Pendant l’année il travaillait, passait des journées entières dans son labo. Trois jours de fêtes c’était trop, il n’en pouvait pas, et le deuxième jour au soir il partait « juste vérifier chérie, si tout va bien au labo, car j’ai démarré une expérience qui tourne.. »
Il écrivait beaucoup. A la main d’abord bien sûr. Avec son Pelikan dont il était pas mal fier. Il faut voir que dans les années 60 de ma jeunesse la Pologne était un pays bien pauvre, pays de pénurie, où les oranges ne se trouvaient dans les commerces que 2 fois par an, et on pouvait s’en acheter à condition d’avoir eu la chance de tomber dessus et après avoir fait une queue des heures durant… . Une tablette de chocolat – c’était déjà la fête à la maison. Tante Ewa en apportait toujours deux pour l’anniversaire de Piotr et pour le mien. Deux tablettes de chocolat ! une pour chacun ! Mon autre rêve d’enfance – avoir une boite de thon pour moi seul! Les produits étrangers ne se trouvaient que dans des « Pewex » (commerces où on payait en dollars) et parfois dans des petites épiceries privées où de pauvres gens revendaient les biens reçus en cadeau, par la poste, de la part des amis et famille résidant à l’étranger.
On s’imagine bien que dans cet univers un Pelikan apparaissait telle une Mazda de sport au milieu d’un bidonville africain. Le Pelikan était porté toujours avec soin dans la poche interne de la veste de Papa. Sorti de la poche il écrivait des formules chimiques hiéroglyphiques, dessinant la 4 - hydroxy coumarine
et les dérivés de xanthine …
Par la suite Maman tapait les textes à la machine. Papa dictait. Le Pelikan servait plus tard à faire les premiers ajustements après impression.
Mais, il servait aussi a remplir des étiquettes sur divers flacons et au labo et à la maison…
http://www.fotosik.pl/pokaz_obrazek/cbd ... 127b8.html
Quant j’étais plus âgé on me permettait parfois d’utiliser le stylo. Sa plume posait des lignes épaisses, juteuses… Finalement je n’aimais pas écrire avec, le trait était trop gras pour moi et en plus j’avais toujours un léger sentiment de commettre un sacrilège… .
http://www.fotosik.pl/pokaz_obrazek/d67 ... 0ed9e.html
Il est là maintenant, sur mon bureau, à côté des autres, mais il a une place spéciale. Chaque fois que je le prends dans la main pour écrire je sens comme un délicat parfum de péché originel …

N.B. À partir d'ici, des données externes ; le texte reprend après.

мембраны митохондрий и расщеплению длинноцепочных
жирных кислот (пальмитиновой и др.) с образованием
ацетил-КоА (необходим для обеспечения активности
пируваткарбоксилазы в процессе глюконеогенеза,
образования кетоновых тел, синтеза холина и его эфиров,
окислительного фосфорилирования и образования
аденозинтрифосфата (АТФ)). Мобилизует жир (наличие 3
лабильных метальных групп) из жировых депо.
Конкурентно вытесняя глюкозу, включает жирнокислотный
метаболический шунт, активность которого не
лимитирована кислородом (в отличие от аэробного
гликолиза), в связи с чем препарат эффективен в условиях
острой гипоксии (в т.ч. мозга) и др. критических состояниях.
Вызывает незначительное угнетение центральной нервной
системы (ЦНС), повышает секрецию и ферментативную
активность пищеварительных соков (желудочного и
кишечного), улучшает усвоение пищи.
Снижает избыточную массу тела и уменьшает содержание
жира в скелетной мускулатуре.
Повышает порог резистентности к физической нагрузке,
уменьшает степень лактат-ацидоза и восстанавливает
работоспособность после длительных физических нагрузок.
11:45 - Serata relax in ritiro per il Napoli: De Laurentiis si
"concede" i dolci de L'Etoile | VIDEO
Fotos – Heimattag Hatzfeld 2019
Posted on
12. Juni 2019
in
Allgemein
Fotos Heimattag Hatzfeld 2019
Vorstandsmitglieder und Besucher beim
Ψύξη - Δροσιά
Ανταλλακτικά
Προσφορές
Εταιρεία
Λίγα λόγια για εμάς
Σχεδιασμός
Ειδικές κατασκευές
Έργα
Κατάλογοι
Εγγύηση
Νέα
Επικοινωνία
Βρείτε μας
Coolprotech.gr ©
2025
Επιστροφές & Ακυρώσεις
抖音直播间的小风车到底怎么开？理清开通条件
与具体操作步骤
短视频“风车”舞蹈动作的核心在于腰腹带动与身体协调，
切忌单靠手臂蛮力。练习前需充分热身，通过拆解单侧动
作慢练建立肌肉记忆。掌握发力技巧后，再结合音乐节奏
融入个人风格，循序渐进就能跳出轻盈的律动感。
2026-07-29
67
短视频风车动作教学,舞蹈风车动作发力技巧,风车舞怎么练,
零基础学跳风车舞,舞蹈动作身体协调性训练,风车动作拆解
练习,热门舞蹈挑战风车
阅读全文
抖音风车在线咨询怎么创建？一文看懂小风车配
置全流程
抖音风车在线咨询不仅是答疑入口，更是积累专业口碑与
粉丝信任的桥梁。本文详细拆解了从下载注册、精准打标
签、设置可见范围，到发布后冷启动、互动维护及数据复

http://www.fotosik.pl/pokaz_obrazek/fae ... 3d26b.html
Papa l’avait depuis toujours. Du moins je ne me rappelle point de l’arrivée du stylo à la maison. Il l’a eu en cadeau, Papa, de la part de ses amis Allemands. « Amis Allemands » cela sonne de façon bien bizarre quand on parle de quelqu’un qui, à l’âge de 16 ans, s’est retrouvé aux travaux forcés uniquement parce qu’il n’a pas voulu se déclarer Allemand, malgré notre nom de famille si joliment allemand. Évadé, il retourne naïvement à la maison où il se fait arrêter le lendemain au petit matin. Cette fois-ci il est déporté à Auschwitz, où il a, par bonheur, rejoint un commando de travail où le kapo contremaitre était plus humain que ne le prévoyaient à l’époque les normes des compatriotes tardifs de Johann Sebastian Bach.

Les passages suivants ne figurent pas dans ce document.